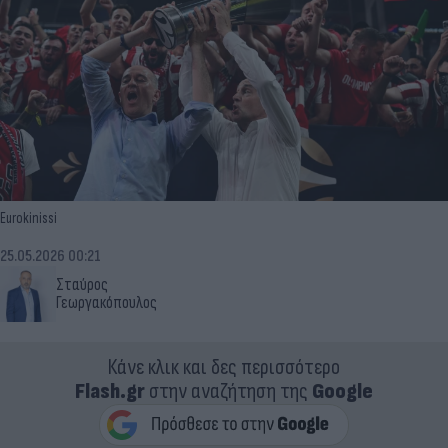
Eurokinissi
25.05.2026 00:21
Σταύρος
Γεωργακόπουλος
Κάνε κλικ και δες περισσότερο
Flash.gr
στην αναζήτηση της
Google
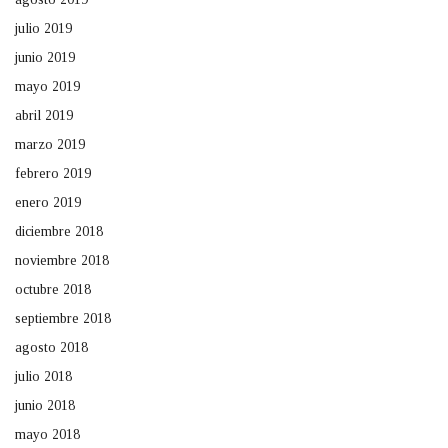
julio 2019
junio 2019
mayo 2019
abril 2019
marzo 2019
febrero 2019
enero 2019
diciembre 2018
noviembre 2018
octubre 2018
septiembre 2018
agosto 2018
julio 2018
junio 2018
mayo 2018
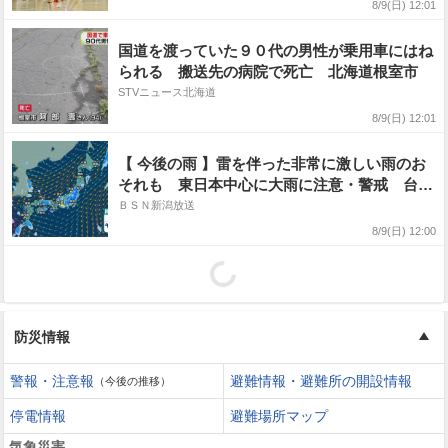
さを晴らすために、今まで練習してきた」――
8/9(日) 12:01
北海道中体連
国道を渡っていた９０代の男性が乗用車にはね
られる 搬送先の病院で死亡 北海道根室市
STVニュース北海道
8/9(日) 12:01
【 今後の雨 】雷を伴った非常に激しい雨のお
それも 東日本中心に大雨に注意・警戒 台風
15号は11日（火・祝）に東北へかなり接近へ
ＢＳＮ新潟放送
【14日（金）午後3時までの雨風シミュレーシ
8/9(日) 12:00
ョン・9日正午更新】
防災情報
警報・注意報
避難情報・避難所の開設情報
（今後の推移）
停電情報
避難場所マップ
気象災害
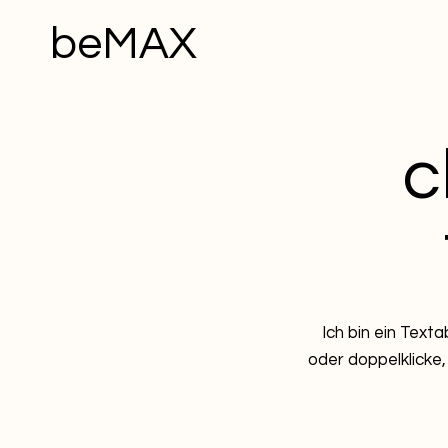
beMAX
c
Ich bin ein Texta
oder doppelklicke,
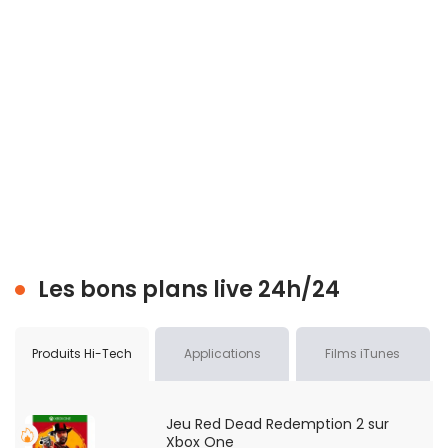
Les bons plans live 24h/24
Produits Hi-Tech
Applications
Films iTunes
Jeu Red Dead Redemption 2 sur
Xbox One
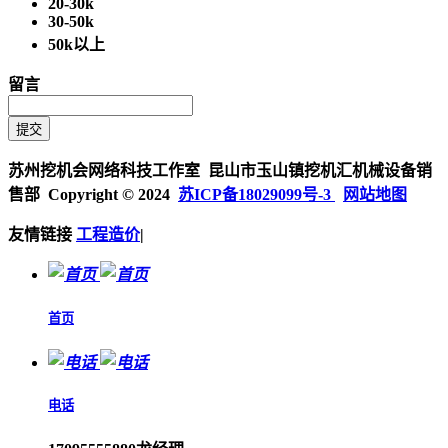
20-30k
30-50k
50k以上
留言
苏州挖机会网络科技工作室 昆山市玉山镇挖机汇机械设备销
售部 Copyright © 2024
苏ICP备18029099号-3
网站地图
友情链接
工程造价
|
首页
电话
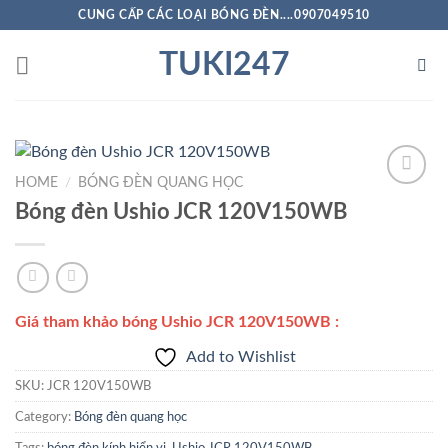
Skip
CUNG CẤP CÁC LOẠI BÓNG ĐÈN....0907049510
to
TUKI247
content
HOME
/
BÓNG ĐÈN QUANG HỌC
Bóng đèn Ushio JCR 120V150WB
Add to
Wishlist
Giá tham khảo bóng Ushio JCR 120V150WB
:
Add to Wishlist
SKU:
JCR 120V150WB
Category:
Bóng đèn quang học
Tags:
bóng đèn kính hiển vi
,
Ushio JCR 120V150WB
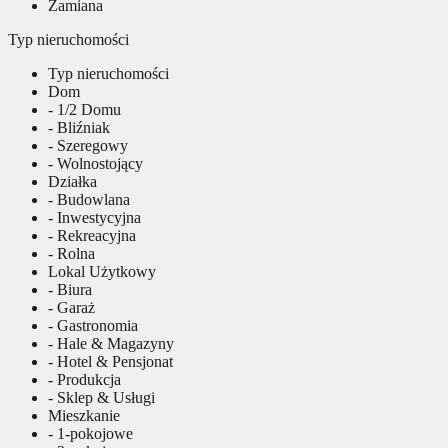
Zamiana
Typ nieruchomości
Typ nieruchomości
Dom
- 1/2 Domu
- Bliźniak
- Szeregowy
- Wolnostojący
Działka
- Budowlana
- Inwestycyjna
- Rekreacyjna
- Rolna
Lokal Użytkowy
- Biura
- Garaż
- Gastronomia
- Hale & Magazyny
- Hotel & Pensjonat
- Produkcja
- Sklep & Usługi
Mieszkanie
- 1-pokojowe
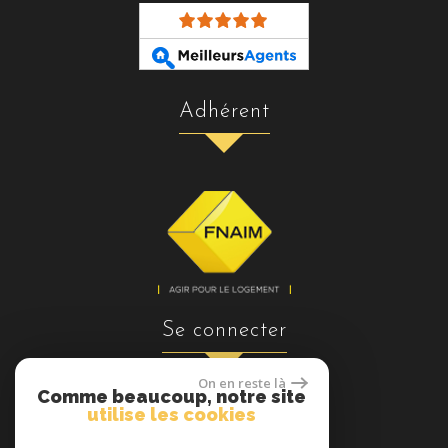
adhérent
se connecter
On en reste là
Comme beaucoup, notre site
utilise les cookies
Espace propriétaires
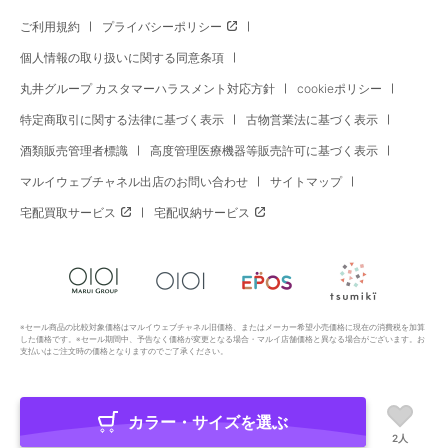
ご利用規約
プライバシーポリシー
個人情報の取り扱いに関する同意条項
丸井グループ カスタマーハラスメント対応方針
cookieポリシー
特定商取引に関する法律に基づく表示
古物営業法に基づく表示
酒類販売管理者標識
高度管理医療機器等販売許可に基づく表示
マルイウェブチャネル出店のお問い合わせ
サイトマップ
宅配買取サービス
宅配収納サービス
※セール商品の比較対象価格はマルイウェブチャネル旧価格、またはメーカー希望小売価格に現在の消費税を加算
した価格です。※セール期間中、予告なく価格が変更となる場合・マルイ店舗価格と異なる場合がございます。お
支払いはご注文時の価格となりますのでご了承ください。
カラー・サイズを選ぶ
Copyright All Rights Reserved. MARUI Co., Ltd
2人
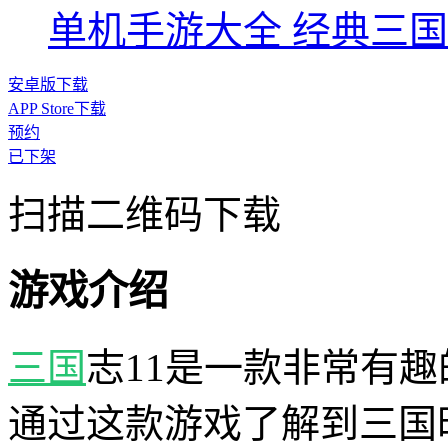
单机手游大全
经典三国
安卓版下载
APP Store下载
预约
已下架
扫描二维码下载
游戏介绍
三国
志11是一款非常有趣
通过这款游戏了解到三国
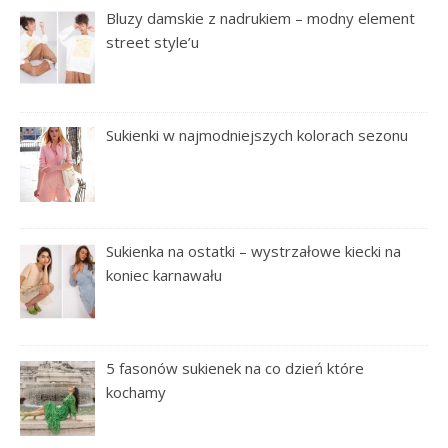
Bluzy damskie z nadrukiem – modny element
street style’u
Sukienki w najmodniejszych kolorach sezonu
Sukienka na ostatki – wystrzałowe kiecki na
koniec karnawału
5 fasonów sukienek na co dzień które
kochamy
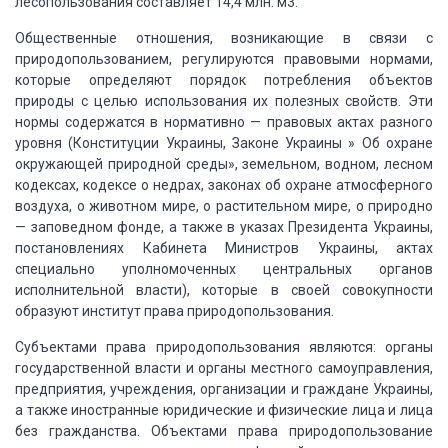
лесопользования составляет 14,4 млн. м3.
Общественные
отношения, возникающие в связи с
природопользованием, регулируются правовыми нормами,
которые определяют порядок потребления объектов
природы с целью использования их
полезных свойств. Эти
нормы содержатся в нормативно — правовых актах разного
уровня
(Конституции Украины, Законе Украины » Об охране
окружающей природной среды»,
земельном, водном, лесном
кодексах, кодексе о недрах, законах об охране атмосферного
воздуха, о животном мире, о растительном мире, о природно
— заповедном фонде, а
также в указах Президента Украины,
постановлениях Кабинета Министров Украины, актах
специально уполномоченных центральных органов
исполнительной власти), которые в
своей совокупности
образуют институт права природопользования.
Субъектами
права природопользования являются: органы
государственной власти и органы местного
самоуправления,
предприятия, учреждения, организации и граждане Украины,
а также
иностранные юридические и физические лица и лица
без гражданства. Объектами права
природопользование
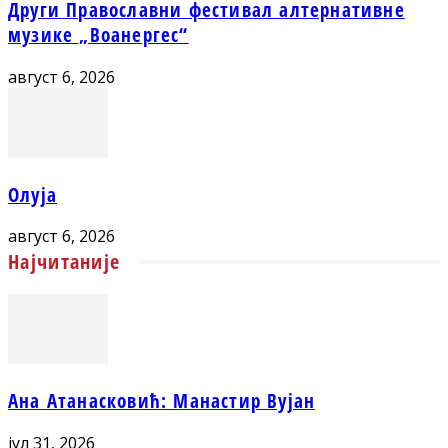
Други Православни фестивал алтернативне
музике „Воанергес“
август 6, 2026
Олуја
август 6, 2026
Најчитаније
Ана Атанасковић: Манастир Вујан
јул 31, 2026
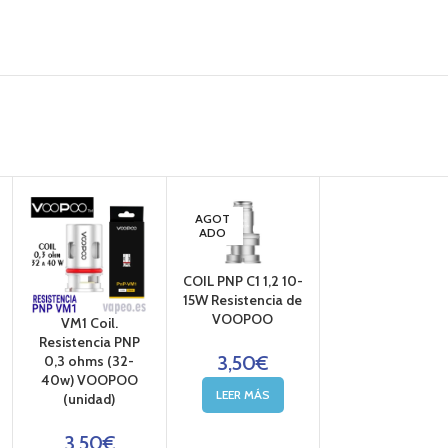
AGOT
ADO
COIL PNP C1 1,2 10-
15W Resistencia de
VOOPOO
VM1 Coil.
Resistencia PNP
3,50
€
0,3 ohms (32-
40w) VOOPOO
LEER MÁS
(unidad)
3,50
€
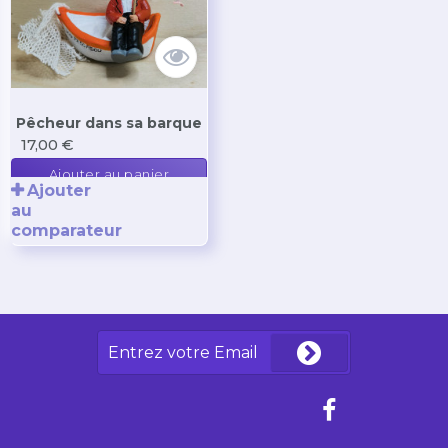
Pêcheur dans sa barque
17,00 €
Ajouter au panier
Ajouter
au
comparateur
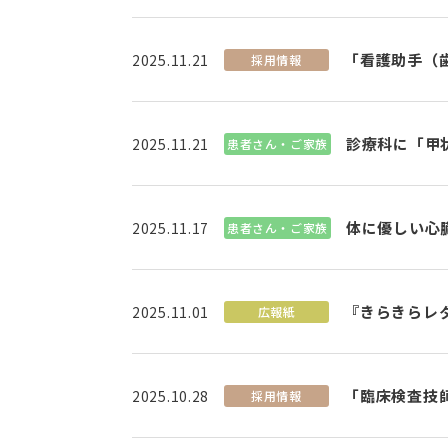
「看護助手（
2025.11.21
採用情報
診療科に「甲
2025.11.21
患者さん・ご家族
体に優しい心臓
2025.11.17
患者さん・ご家族
『きらきらレ
2025.11.01
広報紙
「臨床検査技
2025.10.28
採用情報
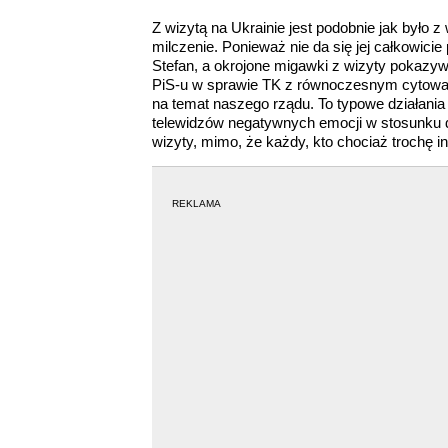
Z wizytą na Ukrainie jest podobnie jak było 
milczenie. Ponieważ nie da się jej całkowici
Stefan, a okrojone migawki z wizyty pokazyw
PiS-u w sprawie TK z równoczesnym cytowanie
na temat naszego rządu. To typowe działani
telewidzów negatywnych emocji w stosunku d
wizyty, mimo, że każdy, kto chociaż trochę in
REKLAMA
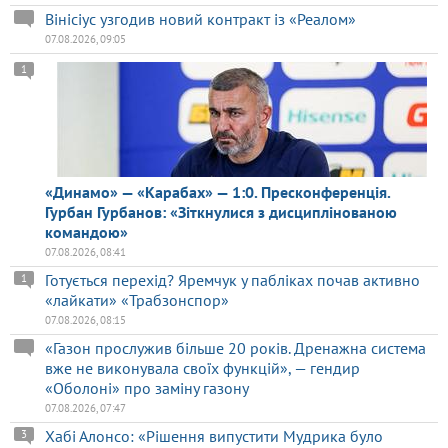
Вінісіус узгодив новий контракт із «Реалом»
07.08.2026, 09:05
1
«Динамо» — «Карабах» — 1:0. Пресконференція.
Гурбан Гурбанов: «Зіткнулися з дисциплінованою
командою»
07.08.2026, 08:41
Готується перехід? Яремчук у пабліках почав активно
1
«лайкати» «Трабзонспор»
07.08.2026, 08:15
«Газон прослужив більше 20 років. Дренажна система
вже не виконувала своїх функцій», — гендир
«Оболоні» про заміну газону
07.08.2026, 07:47
Хабі Алонсо: «Рішення випустити Мудрика було
3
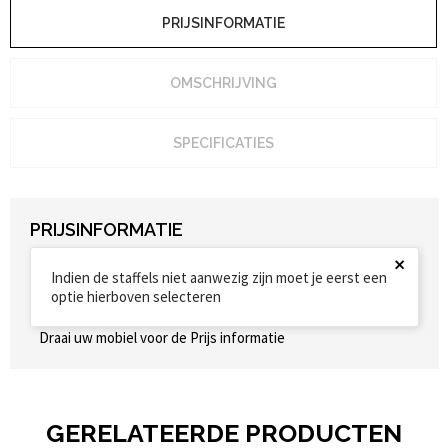
PRIJSINFORMATIE
OMSCHRIJVING
SPECIFICATIES
PRIJSINFORMATIE
×
Indien de staffels niet aanwezig zijn moet je eerst een
optie hierboven selecteren
Draai uw mobiel voor de Prijs informatie
GERELATEERDE PRODUCTEN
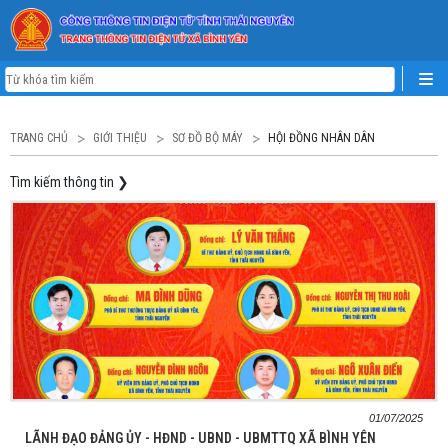
TRANG CHỦ
GIỚI THIỆU
SƠ ĐỒ BỘ MÁY
HỘI ĐỒNG NHÂN DÂN
Tìm kiếm thông tin
❯
01/07/2025
LÃNH ĐẠO ĐẢNG ỦY - HĐND - UBND - UBMTTQ XÃ BÌNH YÊN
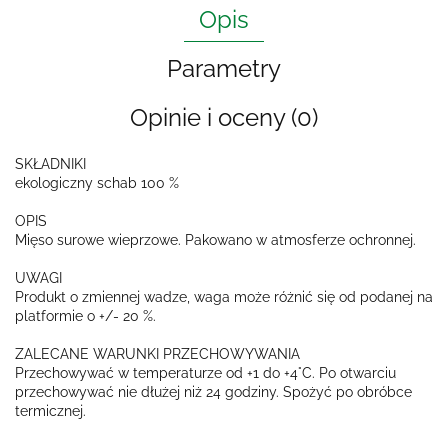
Opis
Parametry
Opinie i oceny (0)
SKŁADNIKI
ekologiczny schab 100 %
OPIS
Mięso surowe wieprzowe. Pakowano w atmosferze ochronnej.
UWAGI
Produkt o zmiennej wadze, waga może różnić się od podanej na
platformie o +/- 20 %.
ZALECANE WARUNKI PRZECHOWYWANIA
Przechowywać w temperaturze od +1 do +4°C. Po otwarciu
przechowywać nie dłużej niż 24 godziny. Spożyć po obróbce
termicznej.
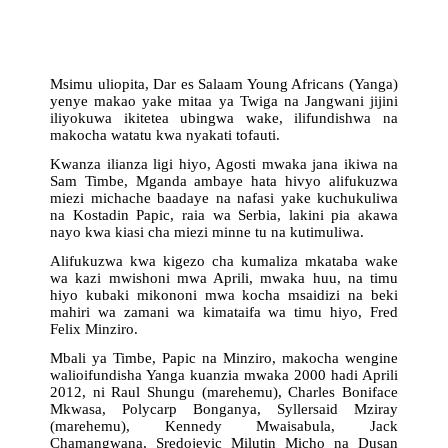
Atafukuzwa
Yanga
Kama
Timbe
Msimu uliopita, Dar es Salaam Young Africans (Yanga)
Au
yenye makao yake mitaa ya Twiga na Jangwani jijini
Papic?
iliyokuwa ikitetea ubingwa wake, ilifundishwa na
makocha watatu kwa nyakati tofauti.
Kwanza ilianza ligi hiyo, Agosti mwaka jana ikiwa na
Sam Timbe, Mganda ambaye hata hivyo alifukuzwa
miezi michache baadaye na nafasi yake kuchukuliwa
na Kostadin Papic, raia wa Serbia, lakini pia akawa
nayo kwa kiasi cha miezi minne tu na kutimuliwa.
Alifukuzwa kwa kigezo cha kumaliza mkataba wake
wa kazi mwishoni mwa Aprili, mwaka huu, na timu
hiyo kubaki mikononi mwa kocha msaidizi na beki
mahiri wa zamani wa kimataifa wa timu hiyo, Fred
Felix Minziro.
Mbali ya Timbe, Papic na Minziro, makocha wengine
walioifundisha Yanga kuanzia mwaka 2000 hadi Aprili
2012, ni Raul Shungu (marehemu), Charles Boniface
Mkwasa, Polycarp Bonganya, Syllersaid Mziray
(marehemu), Kennedy Mwaisabula, Jack
Chamangwana, Sredojevic Milutin Micho na Dusan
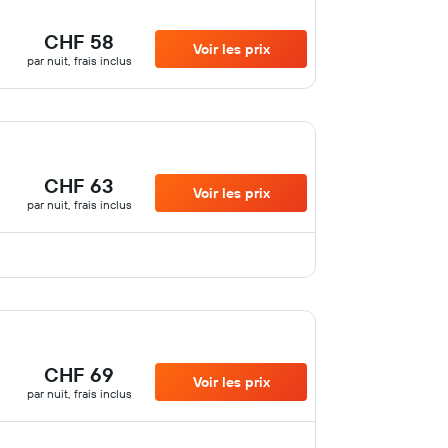
CHF 58
Voir les prix
par nuit, frais inclus
CHF 63
Voir les prix
par nuit, frais inclus
CHF 69
Voir les prix
par nuit, frais inclus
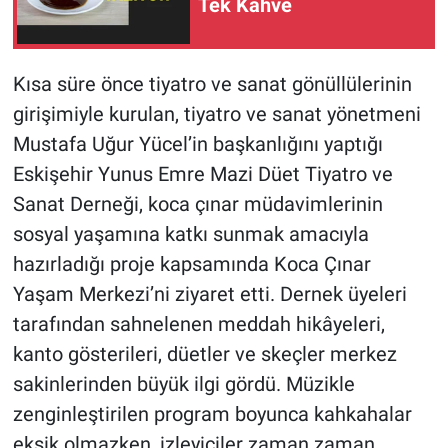
Tek Kahve
Kısa süre önce tiyatro ve sanat gönüllülerinin
girişimiyle kurulan, tiyatro ve sanat yönetmeni
Mustafa Uğur Yücel’in başkanlığını yaptığı
Eskişehir Yunus Emre Mazi Düet Tiyatro ve
Sanat Derneği, koca çınar müdavimlerinin
sosyal yaşamına katkı sunmak amacıyla
hazırladığı proje kapsamında Koca Çınar
Yaşam Merkezi’ni ziyaret etti. Dernek üyeleri
tarafından sahnelenen meddah hikâyeleri,
kanto gösterileri, düetler ve skeçler merkez
sakinlerinden büyük ilgi gördü. Müzikle
zenginleştirilen program boyunca kahkahalar
eksik olmazken, izleyiciler zaman zaman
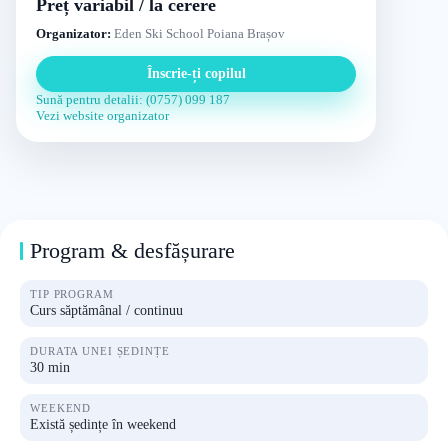
Preț variabil / la cerere
Organizator:
Eden Ski School Poiana Brașov
Înscrie-ți copilul
Sună pentru detalii: (0757) 099 187
Vezi website organizator
Program & desfășurare
TIP PROGRAM
Curs săptămânal / continuu
DURATA UNEI ȘEDINȚE
30 min
WEEKEND
Există ședințe în weekend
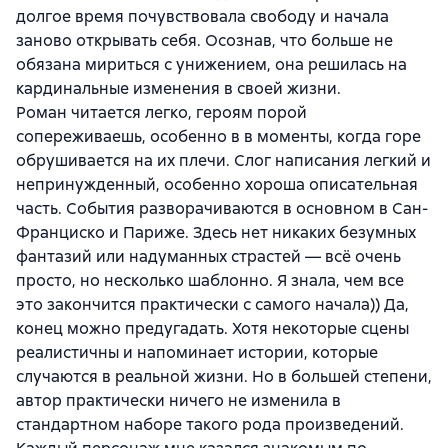
долгое время почувствовала свободу и начала
заново открывать себя. Осознав, что больше не
обязана мириться с унижением, она решилась на
кардинальные изменения в своей жизни.
Роман читается легко, героям порой
сопереживаешь, особенно в в моменты, когда горе
обрушивается на их плечи. Слог написания легкий и
непринужденный, особенно хороша описательная
часть. События разворачиваются в основном в Сан-
Франциско и Париже. Здесь нет никаких безумных
фантазий или надуманных страстей — всё очень
просто, но несколько шаблонно. Я знала, чем все
это закончится практически с самого начала)) Да,
конец можно предугадать. Хотя некоторые сцены
реалистичны и напоминает истории, которые
случаются в реальной жизни. Но в большей степени,
автор практически ничего не изменила в
стандартном наборе такого рода произведений.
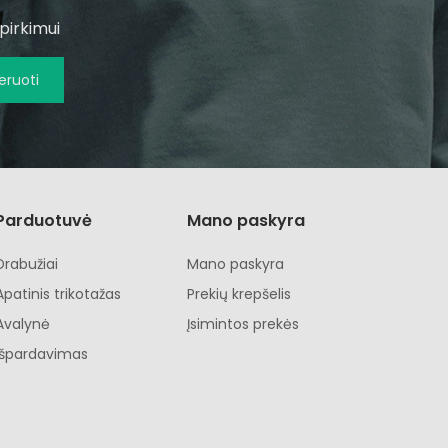
pirkimui
ruoti
Parduotuvė
Mano paskyra
Drabužiai
Mano paskyra
Apatinis trikotažas
Prekių krepšelis
Avalynė
Įsimintos prekės
Išpardavimas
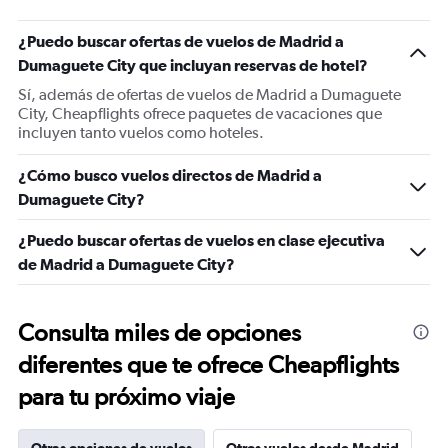
¿Puedo buscar ofertas de vuelos de Madrid a
Dumaguete City que incluyan reservas de hotel?
Sí, además de ofertas de vuelos de Madrid a Dumaguete
City, Cheapflights ofrece paquetes de vacaciones que
incluyen tanto vuelos como hoteles.
¿Cómo busco vuelos directos de Madrid a
Dumaguete City?
¿Puedo buscar ofertas de vuelos en clase ejecutiva
de Madrid a Dumaguete City?
Consulta miles de opciones
diferentes que te ofrece Cheapflights
para tu próximo viaje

__Prompt__:
Within the records above, work out on how many lines the string "власти" appears, and give only that number.

__Task solution__:
2